Provided records:
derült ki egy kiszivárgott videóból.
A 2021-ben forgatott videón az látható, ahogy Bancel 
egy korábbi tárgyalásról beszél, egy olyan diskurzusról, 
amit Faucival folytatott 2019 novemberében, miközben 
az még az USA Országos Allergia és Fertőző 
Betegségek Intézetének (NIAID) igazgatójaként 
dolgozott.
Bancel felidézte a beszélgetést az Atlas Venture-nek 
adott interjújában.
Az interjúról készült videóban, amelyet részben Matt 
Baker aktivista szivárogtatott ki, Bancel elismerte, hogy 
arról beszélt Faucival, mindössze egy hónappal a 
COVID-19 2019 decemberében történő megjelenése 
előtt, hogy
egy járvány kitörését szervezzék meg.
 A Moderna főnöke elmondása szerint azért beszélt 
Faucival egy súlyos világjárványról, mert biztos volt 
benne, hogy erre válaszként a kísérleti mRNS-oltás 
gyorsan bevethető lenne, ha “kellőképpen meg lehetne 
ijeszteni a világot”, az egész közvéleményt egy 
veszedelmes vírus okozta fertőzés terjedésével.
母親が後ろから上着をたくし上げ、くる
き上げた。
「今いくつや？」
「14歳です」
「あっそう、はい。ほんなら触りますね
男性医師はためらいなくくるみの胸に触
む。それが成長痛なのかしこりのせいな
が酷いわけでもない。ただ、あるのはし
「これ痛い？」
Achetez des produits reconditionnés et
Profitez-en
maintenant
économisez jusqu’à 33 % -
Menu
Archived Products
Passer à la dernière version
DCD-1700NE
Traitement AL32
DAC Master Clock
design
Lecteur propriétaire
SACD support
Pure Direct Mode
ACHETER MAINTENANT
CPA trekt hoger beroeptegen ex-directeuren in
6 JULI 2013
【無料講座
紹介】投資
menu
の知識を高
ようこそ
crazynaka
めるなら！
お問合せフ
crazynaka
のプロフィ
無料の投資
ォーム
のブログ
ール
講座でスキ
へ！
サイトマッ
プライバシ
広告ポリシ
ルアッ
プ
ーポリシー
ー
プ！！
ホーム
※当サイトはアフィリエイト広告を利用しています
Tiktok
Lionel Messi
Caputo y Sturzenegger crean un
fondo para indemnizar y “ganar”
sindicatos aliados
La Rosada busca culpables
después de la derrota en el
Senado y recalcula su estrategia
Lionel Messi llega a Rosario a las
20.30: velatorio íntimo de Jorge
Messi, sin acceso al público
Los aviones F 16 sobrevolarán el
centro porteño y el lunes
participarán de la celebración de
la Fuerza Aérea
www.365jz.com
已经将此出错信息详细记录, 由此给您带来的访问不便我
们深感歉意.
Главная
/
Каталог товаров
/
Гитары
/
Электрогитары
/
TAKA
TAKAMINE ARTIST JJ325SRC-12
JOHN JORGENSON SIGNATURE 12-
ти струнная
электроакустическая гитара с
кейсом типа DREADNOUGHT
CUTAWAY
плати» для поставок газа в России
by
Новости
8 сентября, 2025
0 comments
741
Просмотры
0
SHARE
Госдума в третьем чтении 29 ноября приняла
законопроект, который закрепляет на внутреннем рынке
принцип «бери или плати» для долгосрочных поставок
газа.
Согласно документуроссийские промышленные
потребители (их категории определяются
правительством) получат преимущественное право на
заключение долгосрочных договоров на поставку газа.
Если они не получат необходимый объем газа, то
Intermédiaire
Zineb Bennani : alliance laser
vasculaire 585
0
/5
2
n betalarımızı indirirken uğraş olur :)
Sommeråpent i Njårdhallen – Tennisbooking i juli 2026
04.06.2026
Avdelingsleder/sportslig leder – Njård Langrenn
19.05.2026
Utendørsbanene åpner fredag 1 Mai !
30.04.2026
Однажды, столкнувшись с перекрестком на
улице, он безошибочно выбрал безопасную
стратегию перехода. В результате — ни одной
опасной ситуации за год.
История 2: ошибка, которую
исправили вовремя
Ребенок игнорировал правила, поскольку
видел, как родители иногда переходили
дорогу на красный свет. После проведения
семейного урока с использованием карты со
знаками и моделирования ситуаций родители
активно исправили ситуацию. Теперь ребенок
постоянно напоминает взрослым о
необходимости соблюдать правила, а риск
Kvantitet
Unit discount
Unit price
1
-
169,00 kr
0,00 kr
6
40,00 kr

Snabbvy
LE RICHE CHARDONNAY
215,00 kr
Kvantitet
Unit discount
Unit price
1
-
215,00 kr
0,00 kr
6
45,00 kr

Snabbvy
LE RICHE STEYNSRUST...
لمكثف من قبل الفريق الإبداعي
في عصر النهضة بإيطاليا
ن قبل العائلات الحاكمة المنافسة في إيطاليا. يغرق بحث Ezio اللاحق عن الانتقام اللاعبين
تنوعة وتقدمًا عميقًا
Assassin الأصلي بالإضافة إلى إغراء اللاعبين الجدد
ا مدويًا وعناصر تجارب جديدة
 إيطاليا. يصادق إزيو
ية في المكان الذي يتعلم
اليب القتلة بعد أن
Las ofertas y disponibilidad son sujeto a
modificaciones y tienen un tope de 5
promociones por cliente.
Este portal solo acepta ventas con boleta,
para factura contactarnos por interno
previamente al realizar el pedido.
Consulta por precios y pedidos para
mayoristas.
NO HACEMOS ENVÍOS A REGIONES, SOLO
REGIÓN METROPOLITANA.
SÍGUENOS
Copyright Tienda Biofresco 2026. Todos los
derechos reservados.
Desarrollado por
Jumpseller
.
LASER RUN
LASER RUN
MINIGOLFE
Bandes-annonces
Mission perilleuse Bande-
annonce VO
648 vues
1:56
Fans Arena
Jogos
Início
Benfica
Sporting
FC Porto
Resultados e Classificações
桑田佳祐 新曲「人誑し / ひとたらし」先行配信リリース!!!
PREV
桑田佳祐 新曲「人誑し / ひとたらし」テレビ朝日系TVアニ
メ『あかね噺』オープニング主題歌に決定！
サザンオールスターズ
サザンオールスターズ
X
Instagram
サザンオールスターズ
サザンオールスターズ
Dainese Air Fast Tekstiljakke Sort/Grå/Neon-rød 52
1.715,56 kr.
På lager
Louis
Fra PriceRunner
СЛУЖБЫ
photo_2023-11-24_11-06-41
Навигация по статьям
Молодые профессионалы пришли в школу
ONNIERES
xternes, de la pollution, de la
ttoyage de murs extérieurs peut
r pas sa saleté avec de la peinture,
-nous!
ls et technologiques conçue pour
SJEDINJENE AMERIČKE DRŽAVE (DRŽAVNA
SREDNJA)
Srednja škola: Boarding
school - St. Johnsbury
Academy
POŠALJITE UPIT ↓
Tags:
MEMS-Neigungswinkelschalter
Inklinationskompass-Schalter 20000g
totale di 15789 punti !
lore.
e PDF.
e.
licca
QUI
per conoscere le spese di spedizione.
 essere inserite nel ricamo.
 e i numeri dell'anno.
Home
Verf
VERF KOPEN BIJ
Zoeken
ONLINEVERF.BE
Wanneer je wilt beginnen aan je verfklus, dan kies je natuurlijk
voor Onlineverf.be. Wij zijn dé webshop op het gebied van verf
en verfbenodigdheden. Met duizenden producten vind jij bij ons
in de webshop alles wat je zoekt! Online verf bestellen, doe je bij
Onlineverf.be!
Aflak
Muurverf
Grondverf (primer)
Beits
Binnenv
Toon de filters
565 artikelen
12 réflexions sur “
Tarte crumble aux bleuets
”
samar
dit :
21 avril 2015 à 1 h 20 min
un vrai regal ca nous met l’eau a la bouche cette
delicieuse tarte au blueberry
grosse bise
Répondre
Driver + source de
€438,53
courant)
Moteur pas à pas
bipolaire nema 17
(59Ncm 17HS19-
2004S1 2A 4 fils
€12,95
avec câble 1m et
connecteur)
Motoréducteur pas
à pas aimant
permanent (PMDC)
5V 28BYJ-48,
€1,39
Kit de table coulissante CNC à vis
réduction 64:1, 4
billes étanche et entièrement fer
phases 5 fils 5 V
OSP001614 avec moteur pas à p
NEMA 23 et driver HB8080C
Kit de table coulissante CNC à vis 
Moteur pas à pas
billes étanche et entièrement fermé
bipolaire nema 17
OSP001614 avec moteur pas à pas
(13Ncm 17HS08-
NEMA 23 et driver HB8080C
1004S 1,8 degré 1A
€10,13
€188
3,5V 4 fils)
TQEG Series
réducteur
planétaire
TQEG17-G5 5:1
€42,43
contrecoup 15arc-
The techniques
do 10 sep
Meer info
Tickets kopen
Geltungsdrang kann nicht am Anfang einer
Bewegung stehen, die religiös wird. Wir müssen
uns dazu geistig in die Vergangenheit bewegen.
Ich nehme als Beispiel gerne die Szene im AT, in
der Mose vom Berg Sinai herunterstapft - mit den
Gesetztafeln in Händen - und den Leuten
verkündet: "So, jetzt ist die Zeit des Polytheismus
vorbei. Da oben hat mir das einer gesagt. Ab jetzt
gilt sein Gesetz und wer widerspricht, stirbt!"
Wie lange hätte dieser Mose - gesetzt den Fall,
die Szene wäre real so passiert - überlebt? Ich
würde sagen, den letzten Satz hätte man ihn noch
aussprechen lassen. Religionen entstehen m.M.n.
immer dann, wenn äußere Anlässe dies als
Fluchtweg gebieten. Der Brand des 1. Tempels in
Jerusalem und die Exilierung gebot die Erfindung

Assigned task:
State how many lines above contain the word "nous", and nothing more.

Exercise answer:
2